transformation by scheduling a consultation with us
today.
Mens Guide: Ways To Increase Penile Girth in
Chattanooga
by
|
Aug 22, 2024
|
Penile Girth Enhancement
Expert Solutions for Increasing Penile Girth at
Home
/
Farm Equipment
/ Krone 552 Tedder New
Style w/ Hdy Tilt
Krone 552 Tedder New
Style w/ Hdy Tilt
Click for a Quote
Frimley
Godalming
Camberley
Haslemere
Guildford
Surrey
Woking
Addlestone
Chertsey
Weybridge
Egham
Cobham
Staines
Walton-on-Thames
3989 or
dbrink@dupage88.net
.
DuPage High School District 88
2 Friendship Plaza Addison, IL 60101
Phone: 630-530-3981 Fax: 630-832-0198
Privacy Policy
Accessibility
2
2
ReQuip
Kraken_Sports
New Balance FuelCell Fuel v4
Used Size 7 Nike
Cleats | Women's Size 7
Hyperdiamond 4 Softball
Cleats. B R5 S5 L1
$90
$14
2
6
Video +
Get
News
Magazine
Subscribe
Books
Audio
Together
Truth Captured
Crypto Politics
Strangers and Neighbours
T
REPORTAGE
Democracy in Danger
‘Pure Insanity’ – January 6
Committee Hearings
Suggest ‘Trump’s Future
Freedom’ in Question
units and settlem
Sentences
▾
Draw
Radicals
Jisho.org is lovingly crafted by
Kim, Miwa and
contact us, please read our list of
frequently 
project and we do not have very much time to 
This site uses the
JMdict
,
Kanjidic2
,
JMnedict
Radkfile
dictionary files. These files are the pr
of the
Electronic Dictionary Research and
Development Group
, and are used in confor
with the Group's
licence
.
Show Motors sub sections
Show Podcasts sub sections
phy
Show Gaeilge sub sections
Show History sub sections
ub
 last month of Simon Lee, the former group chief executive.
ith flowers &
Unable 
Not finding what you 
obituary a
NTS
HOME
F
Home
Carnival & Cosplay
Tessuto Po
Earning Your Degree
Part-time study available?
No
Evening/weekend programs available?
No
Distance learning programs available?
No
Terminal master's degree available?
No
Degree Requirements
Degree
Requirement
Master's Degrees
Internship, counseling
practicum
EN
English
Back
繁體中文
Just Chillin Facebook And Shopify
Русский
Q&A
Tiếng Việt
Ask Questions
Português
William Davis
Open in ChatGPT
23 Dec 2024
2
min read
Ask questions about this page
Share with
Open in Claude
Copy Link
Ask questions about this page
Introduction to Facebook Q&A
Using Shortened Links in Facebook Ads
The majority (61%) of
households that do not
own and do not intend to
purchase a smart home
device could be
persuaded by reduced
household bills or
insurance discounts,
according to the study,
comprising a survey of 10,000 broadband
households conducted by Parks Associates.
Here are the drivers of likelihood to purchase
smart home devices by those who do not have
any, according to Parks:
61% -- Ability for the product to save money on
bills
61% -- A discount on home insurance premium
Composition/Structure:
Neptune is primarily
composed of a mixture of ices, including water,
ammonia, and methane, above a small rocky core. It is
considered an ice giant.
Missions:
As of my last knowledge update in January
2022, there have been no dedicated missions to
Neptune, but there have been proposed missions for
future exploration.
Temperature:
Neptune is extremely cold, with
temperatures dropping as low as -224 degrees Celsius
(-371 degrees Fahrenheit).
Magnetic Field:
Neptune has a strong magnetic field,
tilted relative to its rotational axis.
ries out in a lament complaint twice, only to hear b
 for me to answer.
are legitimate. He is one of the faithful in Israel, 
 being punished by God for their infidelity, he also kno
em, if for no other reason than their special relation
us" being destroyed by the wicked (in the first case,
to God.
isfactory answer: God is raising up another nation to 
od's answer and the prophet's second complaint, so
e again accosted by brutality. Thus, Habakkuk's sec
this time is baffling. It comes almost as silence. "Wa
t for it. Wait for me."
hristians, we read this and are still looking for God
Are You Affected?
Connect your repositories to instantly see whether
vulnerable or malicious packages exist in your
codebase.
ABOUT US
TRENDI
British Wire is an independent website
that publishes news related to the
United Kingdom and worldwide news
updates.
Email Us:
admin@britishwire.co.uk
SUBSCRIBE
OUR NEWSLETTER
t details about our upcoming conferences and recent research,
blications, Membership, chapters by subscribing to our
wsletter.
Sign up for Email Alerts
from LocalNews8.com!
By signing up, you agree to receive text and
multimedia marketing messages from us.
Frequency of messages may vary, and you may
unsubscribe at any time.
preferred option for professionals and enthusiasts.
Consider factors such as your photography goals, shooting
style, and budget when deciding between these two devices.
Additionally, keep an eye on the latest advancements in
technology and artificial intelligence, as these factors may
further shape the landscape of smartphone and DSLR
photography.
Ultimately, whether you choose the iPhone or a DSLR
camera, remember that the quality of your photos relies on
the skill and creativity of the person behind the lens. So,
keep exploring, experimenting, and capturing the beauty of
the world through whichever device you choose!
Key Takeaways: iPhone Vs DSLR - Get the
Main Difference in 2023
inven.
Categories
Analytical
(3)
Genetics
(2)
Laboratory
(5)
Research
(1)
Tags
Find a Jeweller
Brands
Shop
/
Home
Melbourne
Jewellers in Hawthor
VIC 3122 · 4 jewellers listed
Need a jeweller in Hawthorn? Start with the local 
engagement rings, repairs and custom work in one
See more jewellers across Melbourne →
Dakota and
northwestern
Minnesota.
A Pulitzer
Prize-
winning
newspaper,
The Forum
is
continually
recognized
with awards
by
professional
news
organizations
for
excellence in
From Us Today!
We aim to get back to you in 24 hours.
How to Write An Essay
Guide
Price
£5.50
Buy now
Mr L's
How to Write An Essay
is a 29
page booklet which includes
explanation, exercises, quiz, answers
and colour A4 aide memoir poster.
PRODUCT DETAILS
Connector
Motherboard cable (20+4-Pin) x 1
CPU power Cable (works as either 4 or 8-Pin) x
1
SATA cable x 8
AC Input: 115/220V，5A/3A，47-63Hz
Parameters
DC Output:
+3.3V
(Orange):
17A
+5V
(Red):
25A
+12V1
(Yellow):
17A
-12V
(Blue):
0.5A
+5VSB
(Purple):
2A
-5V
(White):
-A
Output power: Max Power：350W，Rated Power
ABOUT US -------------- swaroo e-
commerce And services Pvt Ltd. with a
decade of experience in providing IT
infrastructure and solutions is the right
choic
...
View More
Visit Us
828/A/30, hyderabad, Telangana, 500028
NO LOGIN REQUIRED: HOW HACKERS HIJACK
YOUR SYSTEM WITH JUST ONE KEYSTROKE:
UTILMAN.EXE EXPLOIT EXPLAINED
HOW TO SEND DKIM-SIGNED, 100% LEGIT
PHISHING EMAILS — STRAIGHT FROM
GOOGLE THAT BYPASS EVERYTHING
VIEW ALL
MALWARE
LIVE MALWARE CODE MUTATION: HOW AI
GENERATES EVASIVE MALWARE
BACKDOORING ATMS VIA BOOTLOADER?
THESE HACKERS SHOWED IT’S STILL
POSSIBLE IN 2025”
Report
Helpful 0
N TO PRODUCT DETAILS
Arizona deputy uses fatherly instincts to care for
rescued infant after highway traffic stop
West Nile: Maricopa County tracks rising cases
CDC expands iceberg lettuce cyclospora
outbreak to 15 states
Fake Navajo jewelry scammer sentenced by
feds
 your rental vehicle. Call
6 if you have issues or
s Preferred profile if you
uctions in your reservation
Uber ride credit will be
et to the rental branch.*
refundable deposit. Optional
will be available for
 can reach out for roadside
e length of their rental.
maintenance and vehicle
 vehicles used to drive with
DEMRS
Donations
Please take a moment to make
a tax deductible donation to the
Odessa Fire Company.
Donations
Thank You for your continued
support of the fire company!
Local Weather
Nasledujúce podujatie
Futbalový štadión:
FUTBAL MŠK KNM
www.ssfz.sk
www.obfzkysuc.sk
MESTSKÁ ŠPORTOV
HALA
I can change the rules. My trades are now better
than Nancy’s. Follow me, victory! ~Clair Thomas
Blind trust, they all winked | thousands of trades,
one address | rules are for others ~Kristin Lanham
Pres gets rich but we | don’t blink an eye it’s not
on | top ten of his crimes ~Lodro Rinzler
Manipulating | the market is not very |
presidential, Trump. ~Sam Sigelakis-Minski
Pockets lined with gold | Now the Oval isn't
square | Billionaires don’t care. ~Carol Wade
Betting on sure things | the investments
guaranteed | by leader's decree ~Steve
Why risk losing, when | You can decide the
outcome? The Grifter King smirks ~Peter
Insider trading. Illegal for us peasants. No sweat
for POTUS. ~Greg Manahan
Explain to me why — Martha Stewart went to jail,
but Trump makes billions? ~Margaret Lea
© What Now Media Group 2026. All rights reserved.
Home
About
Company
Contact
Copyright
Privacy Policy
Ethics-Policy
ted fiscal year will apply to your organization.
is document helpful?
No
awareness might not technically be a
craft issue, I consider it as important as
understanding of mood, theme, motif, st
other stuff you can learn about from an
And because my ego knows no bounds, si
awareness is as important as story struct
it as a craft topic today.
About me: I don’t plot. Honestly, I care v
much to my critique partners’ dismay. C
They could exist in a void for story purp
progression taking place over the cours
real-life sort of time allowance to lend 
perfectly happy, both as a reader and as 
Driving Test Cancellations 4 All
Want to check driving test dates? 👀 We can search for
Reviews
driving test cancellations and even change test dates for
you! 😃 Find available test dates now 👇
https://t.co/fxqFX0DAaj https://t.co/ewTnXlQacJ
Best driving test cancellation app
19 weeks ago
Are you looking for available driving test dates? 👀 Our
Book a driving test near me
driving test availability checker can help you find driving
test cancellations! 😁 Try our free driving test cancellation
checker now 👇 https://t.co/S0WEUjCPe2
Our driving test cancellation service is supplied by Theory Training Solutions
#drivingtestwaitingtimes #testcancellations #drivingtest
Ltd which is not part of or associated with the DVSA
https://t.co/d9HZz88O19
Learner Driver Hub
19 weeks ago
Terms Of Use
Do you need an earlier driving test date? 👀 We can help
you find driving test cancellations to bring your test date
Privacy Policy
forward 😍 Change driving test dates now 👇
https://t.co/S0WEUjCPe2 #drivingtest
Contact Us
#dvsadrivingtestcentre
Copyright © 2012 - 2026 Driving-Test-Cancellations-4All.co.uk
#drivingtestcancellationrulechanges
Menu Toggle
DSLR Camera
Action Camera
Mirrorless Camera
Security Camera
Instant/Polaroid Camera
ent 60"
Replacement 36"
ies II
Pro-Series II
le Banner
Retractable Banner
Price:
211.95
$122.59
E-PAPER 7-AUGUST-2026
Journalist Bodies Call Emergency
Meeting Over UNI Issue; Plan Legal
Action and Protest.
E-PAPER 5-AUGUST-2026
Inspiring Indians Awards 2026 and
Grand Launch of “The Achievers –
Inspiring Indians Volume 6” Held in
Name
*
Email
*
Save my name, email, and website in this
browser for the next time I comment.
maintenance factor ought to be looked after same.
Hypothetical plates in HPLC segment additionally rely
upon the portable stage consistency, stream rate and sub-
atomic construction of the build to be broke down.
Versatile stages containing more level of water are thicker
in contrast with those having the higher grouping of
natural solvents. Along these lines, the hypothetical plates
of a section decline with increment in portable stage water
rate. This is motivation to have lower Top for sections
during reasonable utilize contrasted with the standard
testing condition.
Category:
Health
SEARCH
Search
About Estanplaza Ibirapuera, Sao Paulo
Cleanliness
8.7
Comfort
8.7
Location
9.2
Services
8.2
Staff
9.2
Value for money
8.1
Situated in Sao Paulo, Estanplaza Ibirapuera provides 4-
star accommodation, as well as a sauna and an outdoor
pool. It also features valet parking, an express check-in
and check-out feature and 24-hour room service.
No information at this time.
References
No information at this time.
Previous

◆ ◆ ◆ ◆ ◆

• **WORK TO COMPLETE**: In the listing, find each line with the string "when" and copy it.

• **FINAL ANSWER**:
style, and budget when deciding between these two devices.
Why risk losing, when | You can decide the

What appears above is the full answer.